Smaller Plans Can’t Compete: Ambachtsheer
Internalized pension investment management is key.
November 28, 2011
Large Canadian pension funds – OMERs, Teachers’, AIMCo CPPIB – have clout. It’s not just because because they have a large stable of assets under management. It’s also because they have internalized investment management.
The result: small pension funds are uncompetitive, suggested Canadian pension expert Keith Ambachtsheer, who gave the annual FairPensions lecture last week in London, England. FairPensions is a British NGO oriented to socially responsible investing.
In his lecture, according to Investment and Pensions Europe, he argued
“You need scale to be successful in this business,” he said. “You need large-scale pension delivery organisations. We need compensation schemes inside those organisations that allow those organisations to be competitive on the people-side.”
He argued that, even if an internal investment team each demanded a hypothetical salary of $1m, if this brought down overall external asset management costs, it was worth considering.
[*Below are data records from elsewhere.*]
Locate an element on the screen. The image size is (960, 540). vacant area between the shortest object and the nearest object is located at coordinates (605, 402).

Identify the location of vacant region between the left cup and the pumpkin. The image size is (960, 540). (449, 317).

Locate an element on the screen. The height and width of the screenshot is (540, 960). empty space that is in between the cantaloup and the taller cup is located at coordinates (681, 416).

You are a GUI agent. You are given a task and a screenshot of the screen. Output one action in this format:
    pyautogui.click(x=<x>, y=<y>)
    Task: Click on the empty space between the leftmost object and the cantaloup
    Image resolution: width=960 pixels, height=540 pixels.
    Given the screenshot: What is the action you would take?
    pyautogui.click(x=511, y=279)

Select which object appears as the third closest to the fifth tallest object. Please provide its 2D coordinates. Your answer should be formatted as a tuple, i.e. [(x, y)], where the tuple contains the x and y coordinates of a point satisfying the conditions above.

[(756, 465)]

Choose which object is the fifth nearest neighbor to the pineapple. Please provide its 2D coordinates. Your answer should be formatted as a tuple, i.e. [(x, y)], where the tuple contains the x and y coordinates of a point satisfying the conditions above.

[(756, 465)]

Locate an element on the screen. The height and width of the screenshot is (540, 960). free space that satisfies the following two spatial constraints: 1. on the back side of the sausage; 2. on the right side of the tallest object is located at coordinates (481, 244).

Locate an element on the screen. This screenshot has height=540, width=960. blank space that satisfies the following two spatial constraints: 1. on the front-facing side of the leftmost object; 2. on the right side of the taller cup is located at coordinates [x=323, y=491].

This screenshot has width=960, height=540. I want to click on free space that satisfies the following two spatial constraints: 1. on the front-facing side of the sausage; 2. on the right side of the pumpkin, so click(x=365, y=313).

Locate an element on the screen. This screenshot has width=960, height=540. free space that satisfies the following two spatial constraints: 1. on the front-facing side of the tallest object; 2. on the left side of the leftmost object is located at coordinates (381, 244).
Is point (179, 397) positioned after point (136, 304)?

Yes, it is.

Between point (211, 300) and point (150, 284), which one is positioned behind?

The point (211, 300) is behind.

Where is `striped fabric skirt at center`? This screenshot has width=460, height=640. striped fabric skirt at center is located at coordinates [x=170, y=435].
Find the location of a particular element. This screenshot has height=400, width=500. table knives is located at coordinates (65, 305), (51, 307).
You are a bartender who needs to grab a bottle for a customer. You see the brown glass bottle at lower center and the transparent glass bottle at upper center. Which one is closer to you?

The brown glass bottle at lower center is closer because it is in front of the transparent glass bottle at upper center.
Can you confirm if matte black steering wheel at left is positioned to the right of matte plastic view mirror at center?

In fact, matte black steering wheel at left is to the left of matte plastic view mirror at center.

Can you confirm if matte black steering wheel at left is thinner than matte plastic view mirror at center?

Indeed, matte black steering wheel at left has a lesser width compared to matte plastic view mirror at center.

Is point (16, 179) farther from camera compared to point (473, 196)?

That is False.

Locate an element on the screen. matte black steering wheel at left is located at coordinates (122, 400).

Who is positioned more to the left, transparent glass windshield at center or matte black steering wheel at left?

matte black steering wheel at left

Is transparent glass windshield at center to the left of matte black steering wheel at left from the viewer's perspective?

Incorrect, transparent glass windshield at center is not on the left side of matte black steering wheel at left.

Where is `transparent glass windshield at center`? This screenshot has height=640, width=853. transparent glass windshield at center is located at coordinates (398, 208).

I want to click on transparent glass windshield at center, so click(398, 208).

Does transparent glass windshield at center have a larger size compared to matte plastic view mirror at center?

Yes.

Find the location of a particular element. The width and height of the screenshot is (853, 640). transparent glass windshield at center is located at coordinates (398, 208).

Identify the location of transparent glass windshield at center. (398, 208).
More interestingly, the private equity efforts of some Canadian plan sponsors were saluted, according to IPE.
Responding to Ambachtsheer’s lecture, Mark Fawcett, chief investment officer at NEST, agreed with many of the points raised, saying it was in his scheme’s DNA to be a long-term investor.
He also said that much could be learned from the investment approach taken by Canadian pension funds and cited Ontario Municipal Employees Retirement System’s joint ownership of the Channel Tunnel rail link with Ontario Teachers’ Pension Plan.
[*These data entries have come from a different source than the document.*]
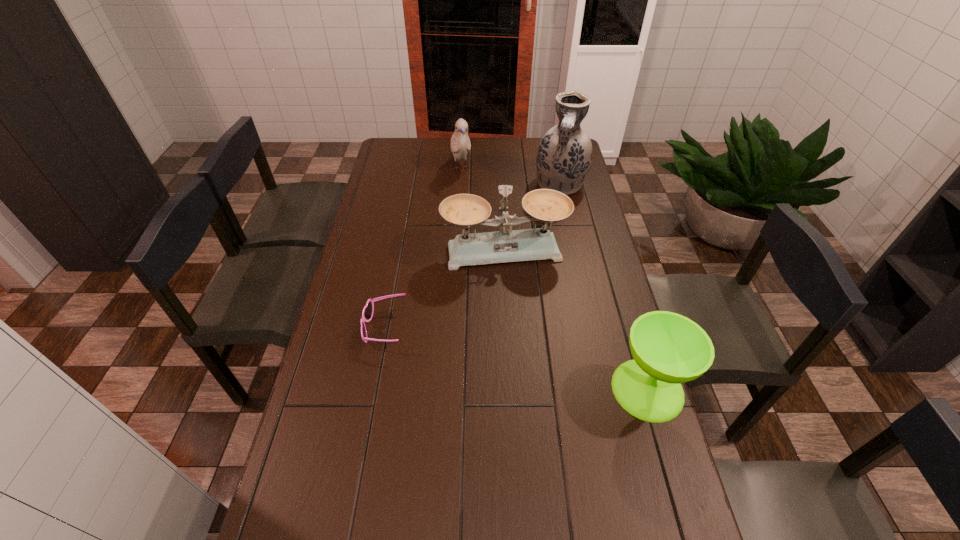 I want to click on vacant space located 0.360m with the handle on the side of the vase, so click(547, 260).

Locate an element on the screen. The height and width of the screenshot is (540, 960). free region located 0.180m with the handle on the side of the vase is located at coordinates (553, 229).

Where is `vacant area situated 0.130m on the front-facing side of the third nearest object`? The image size is (960, 540). vacant area situated 0.130m on the front-facing side of the third nearest object is located at coordinates (519, 299).

The height and width of the screenshot is (540, 960). I want to click on free region located on the front-facing side of the third nearest object, so click(x=522, y=308).

Find the location of a particular element. The height and width of the screenshot is (540, 960). free space located on the front-facing side of the third nearest object is located at coordinates (516, 284).

At what (x,y) coordinates should I click in order to perform the action: click on vacant region located 0.230m at the beak of the bird. Please return your answer as a coordinate pair (x, y). The image size is (960, 540). Looking at the image, I should click on pyautogui.click(x=472, y=214).

The width and height of the screenshot is (960, 540). I want to click on free space located 0.320m at the beak of the bird, so click(x=477, y=228).

Identify the location of vacant space located 0.380m at the beak of the bird. Image resolution: width=960 pixels, height=540 pixels. (480, 238).

Identify the location of object positioned at the far edge. (460, 143).

The image size is (960, 540). I want to click on object located at the left edge, so click(367, 313).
“As a result of having it in-house, they benefit fully from the growth of those investments,” he said, adding that this allowed them to “capture all that value in-house”.
Evidently, that raised the question of too big to fail. And certainly big pension plans can have a greater impact in the economy than small ones. As IPE reported:
Challenged by Bill Galvin, chief executive of the UK Pensions Regulator, on the question of whether the creation of these large-scale vehicles did not risk creating a small number of larger schemes that would then lead to systemic risk, Ambachtsheer countered that this could be avoided by having a clear set of rules to ensure each pension organisation delivered on its promises.
“Another thing to keep in mind: If you play this strictly inside your own country, you are missing a huge competitive advantage,” he said.
“You should be benchmarking yourself against the best in the world. The best in the world are organisations that seem to be in the order of magnitude of $100bn (€74bn) and 250,000 to 300,000 members.”
What’s interesting is that Ontario has proposed allowing smaller pension plans to have bigger ones manager their assets. More than that, some smaller pension plans have formed investment circles to be able to co-invest with the big players in infrastructure and private equity deals.
As Professional Pensions reported on Ambachtsheer’s lecture, the debate between DB and DC is stale. What counts is this:
• Aligned interests with pension plan participants
• Strong governance
• Sensible investment beliefs
• Competitive compensation
Ambachtsheer added: “Without the existence and legitimacy of highly-focused, well-managed long horizon return maximization instruments, pension funds cannot play the wise intergenerational investor role that we have cast them in.”